No sooner had we got into the street than Hunsden collared me.
"And that is your lace-mender?" said he; "and you reckon you have done a fine, magnanimous thing in offering to marry her? You, a scion of Seacombe, have proved your disdain of social distinctions by taking up with an ouvriere! And I pitied the fellow, thinking his feelings had misled him, and that he had hurt himself by contracting a low match!"
"Just let go my collar, Hunsden."
"On the contrary, he swayed me to and fro; so I grappled him round the waist. It was dark; the street lonely and lampless. We had then a tug for it; and after we had both rolled on the pavement, and with difficulty picked ourselves up, we agreed to walk on more soberly.
"Yes, that's my lace-mender," said I; "and she is to be mine for life--God willing."
"God is not willing--you can't suppose it; what business have you to be suited so well with a partner? And she treats you with a sort of respect, too, and says, 'Monsieur' and modulates her tone in addressing you, actually, as if you were something superior! She could not evince more deference to such a one as I, were she favoured by fortune to the supreme extent of being my choice instead of yours."
"Hunsden, you're a puppy. But you've only seen the title-page of my happiness; you don't know the tale that follows; you cannot conceive the interest and sweet variety and thrilling excitement of the narrative."

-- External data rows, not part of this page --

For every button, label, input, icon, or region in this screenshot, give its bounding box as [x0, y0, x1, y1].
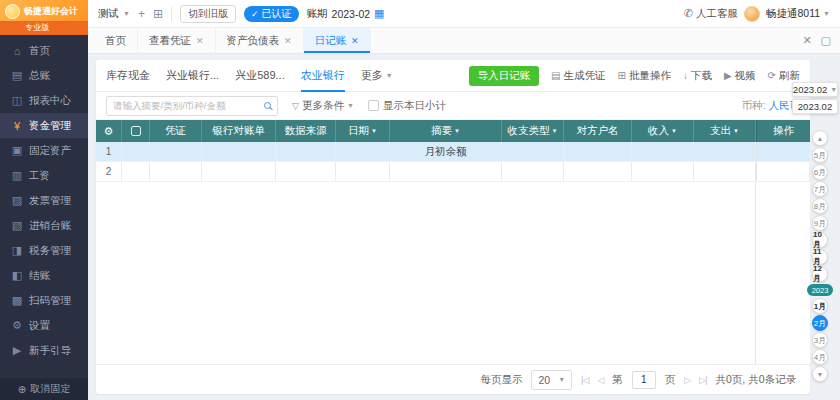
- close-icon[interactable]: ✕: [196, 36, 204, 46]
- filter-icon[interactable]: ▼: [454, 128, 460, 134]
- month-button-nov[interactable]: 11月: [812, 249, 828, 265]
- calendar-icon[interactable]: ▦: [374, 7, 384, 20]
- column-header-expense[interactable]: 支出▼: [694, 120, 756, 142]
- page-number-input[interactable]: [632, 371, 656, 389]
- search-input[interactable]: [113, 100, 260, 111]
- sidebar-item-closing[interactable]: ◧结账: [0, 263, 88, 288]
- sidebar-item-settings[interactable]: ⚙设置: [0, 313, 88, 338]
- video-button[interactable]: ▶视频: [724, 69, 756, 83]
- import-journal-button[interactable]: 导入日记账: [469, 66, 540, 86]
- prev-page-icon[interactable]: ◁: [597, 375, 603, 385]
- period-current[interactable]: 2023.02▼: [792, 82, 838, 97]
- month-button-apr[interactable]: 4月: [812, 349, 828, 365]
- sidebar: 畅捷通好会计 专业版 ⌂首页 ▤总账 ◫报表中心 ¥资金管理 ▣固定资产 ▥工资…: [0, 0, 88, 400]
- period-value: 2023-02: [332, 8, 371, 20]
- org-selector[interactable]: 测试▼: [98, 7, 130, 21]
- account-tab-cib-bank[interactable]: 兴业银行...: [166, 60, 219, 92]
- table-row[interactable]: 2: [96, 162, 810, 182]
- sidebar-item-fixed-assets[interactable]: ▣固定资产: [0, 138, 88, 163]
- month-button-sep[interactable]: 9月: [812, 215, 828, 231]
- account-tab-more[interactable]: 更多▼: [361, 60, 393, 92]
- unpin-button[interactable]: ⊕取消固定: [0, 378, 88, 400]
- month-button-mar[interactable]: 3月: [812, 332, 828, 348]
- sidebar-item-general-ledger[interactable]: ▤总账: [0, 63, 88, 88]
- column-header-counterparty[interactable]: 对方户名: [564, 120, 632, 142]
- sidebar-item-beginner-guide[interactable]: ▶新手引导: [0, 338, 88, 363]
- rail-scroll-down[interactable]: ▼: [812, 366, 828, 382]
- month-button-dec[interactable]: 12月: [812, 266, 828, 282]
- sidebar-item-invoice[interactable]: ▨发票管理: [0, 188, 88, 213]
- last-page-icon[interactable]: ▷|: [699, 375, 706, 385]
- column-header-income[interactable]: 收入▼: [632, 120, 694, 142]
- select-all-checkbox[interactable]: [131, 126, 141, 136]
- sidebar-item-scan[interactable]: ▩扫码管理: [0, 288, 88, 313]
- search-icon[interactable]: [264, 102, 271, 109]
- per-page-select[interactable]: 20▼: [531, 370, 572, 390]
- gear-icon[interactable]: ⚙: [104, 125, 114, 138]
- column-header-bank-statement[interactable]: 银行对账单: [202, 120, 276, 142]
- customer-service-button[interactable]: ✆人工客服: [684, 7, 738, 21]
- month-button-jan[interactable]: 1月: [812, 298, 828, 314]
- main-area: 测试▼ + ⊞ 切到旧版 ✓已认证 账期 2023-02 ▦ ✆人工客服 畅捷通…: [88, 0, 840, 400]
- close-icon[interactable]: ✕: [284, 36, 292, 46]
- chevron-up-icon: ▲: [817, 135, 824, 142]
- account-tab-cash[interactable]: 库存现金: [106, 60, 150, 92]
- close-icon[interactable]: ✕: [351, 36, 359, 46]
- column-header-voucher[interactable]: 凭证: [150, 120, 202, 142]
- tab-balance-sheet[interactable]: 资产负债表✕: [216, 28, 304, 53]
- tab-journal[interactable]: 日记账✕: [304, 28, 371, 53]
- batch-operation-button[interactable]: ⊞批量操作: [618, 69, 671, 83]
- column-header-data-source[interactable]: 数据来源: [276, 120, 336, 142]
- user-menu[interactable]: 畅捷通8011▼: [766, 7, 830, 21]
- download-button[interactable]: ↓下载: [683, 69, 712, 83]
- avatar[interactable]: [744, 6, 760, 22]
- show-daily-subtotal-checkbox[interactable]: 显示本日小计: [368, 99, 446, 113]
- sidebar-item-payroll[interactable]: ▥工资: [0, 163, 88, 188]
- fullscreen-icon[interactable]: ▢: [821, 34, 831, 47]
- filter-icon[interactable]: ▼: [733, 128, 739, 134]
- rail-scroll-up[interactable]: ▲: [812, 130, 828, 146]
- account-tab-abc-bank[interactable]: 农业银行: [301, 60, 345, 92]
- apps-grid-icon[interactable]: ⊞: [153, 7, 163, 21]
- month-button-oct[interactable]: 10月: [812, 232, 828, 248]
- closing-icon: ◧: [11, 269, 23, 282]
- switch-old-version-button[interactable]: 切到旧版: [180, 5, 236, 23]
- sidebar-item-fund-management[interactable]: ¥资金管理: [0, 113, 88, 138]
- month-button-may[interactable]: 5月: [812, 147, 828, 163]
- chevron-down-icon: ▼: [823, 10, 830, 17]
- report-icon: ◫: [11, 94, 23, 107]
- more-conditions-button[interactable]: ▽更多条件▼: [292, 99, 354, 113]
- column-header-actions[interactable]: 操作: [756, 120, 810, 142]
- voucher-icon: ▤: [551, 70, 560, 81]
- select-all-cell: [122, 120, 150, 142]
- add-icon[interactable]: +: [138, 7, 145, 21]
- first-page-icon[interactable]: |◁: [581, 375, 588, 385]
- chevron-down-icon: ▼: [558, 376, 565, 383]
- table-row[interactable]: 1 月初余额: [96, 142, 810, 162]
- month-button-jul[interactable]: 7月: [812, 181, 828, 197]
- certified-badge[interactable]: ✓已认证: [244, 6, 299, 22]
- column-header-date[interactable]: 日期▼: [336, 120, 390, 142]
- account-tab-cib-589[interactable]: 兴业589...: [235, 60, 285, 92]
- month-button-aug[interactable]: 8月: [812, 198, 828, 214]
- generate-voucher-button[interactable]: ▤生成凭证: [551, 69, 605, 83]
- next-page-icon[interactable]: ▷: [684, 375, 690, 385]
- filter-icon[interactable]: ▼: [371, 128, 377, 134]
- sidebar-item-home[interactable]: ⌂首页: [0, 38, 88, 63]
- month-button-feb[interactable]: 2月: [812, 315, 828, 331]
- sidebar-item-report-center[interactable]: ◫报表中心: [0, 88, 88, 113]
- filter-icon[interactable]: ▼: [552, 128, 558, 134]
- filter-icon[interactable]: ▼: [671, 128, 677, 134]
- brand-edition: 专业版: [0, 21, 88, 35]
- close-all-tabs-icon[interactable]: ✕: [802, 34, 811, 47]
- column-header-summary[interactable]: 摘要▼: [390, 120, 502, 142]
- month-button-jun[interactable]: 6月: [812, 164, 828, 180]
- column-header-income-expense-type[interactable]: 收支类型▼: [502, 120, 564, 142]
- sidebar-item-tax[interactable]: ◨税务管理: [0, 238, 88, 263]
- tab-view-voucher[interactable]: 查看凭证✕: [138, 28, 216, 53]
- tab-home[interactable]: 首页: [94, 28, 138, 53]
- app-window: 畅捷通好会计 专业版 ⌂首页 ▤总账 ◫报表中心 ¥资金管理 ▣固定资产 ▥工资…: [0, 0, 840, 400]
- period-option[interactable]: 2023.02: [792, 99, 838, 114]
- refresh-button[interactable]: ⟳刷新: [768, 69, 800, 83]
- sidebar-item-purchase-sales[interactable]: ▧进销台账: [0, 213, 88, 238]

Hunsden--speaking low and deep, for we had now entered a busier street--desired me to hold my peace, threatening to do something dreadful if I stimulated his wrath further by boasting. I laughed till my sides ached. We soon reached his hotel; before he entered it, he said--
"Don't be vainglorious. Your lace-mender is too good for you, but not good enough for me; neither physically nor morally does she come up to my ideal of a woman. No; I dream of something far beyond that pale-faced, excitable little Helvetian (by-the-by she has infinitely more of the nervous, mobile Parisienne in her than of the the robust 'jungfrau'). Your Mdlle. Henri is in person "chetive", in mind "sans caractere", compared with the queen of my visions. You, indeed, may put up with that "minois chiffone"; but when I marry I must have straighter and more harmonious features, to say nothing of a nobler and better developed shape than that perverse, ill-thriven child can boast."
"Bribe a seraph to fetch you a coal of fire from heaven, if you will," said I, "and with it kindle life in the tallest, fattest, most boneless, fullest-blooded of Ruben's painted women--leave me only my Alpine peri, and I'll not envy you."
With a simultaneous movement, each turned his back on the other. Neither said " God bless you;" yet on the morrow the sea was to roll between us.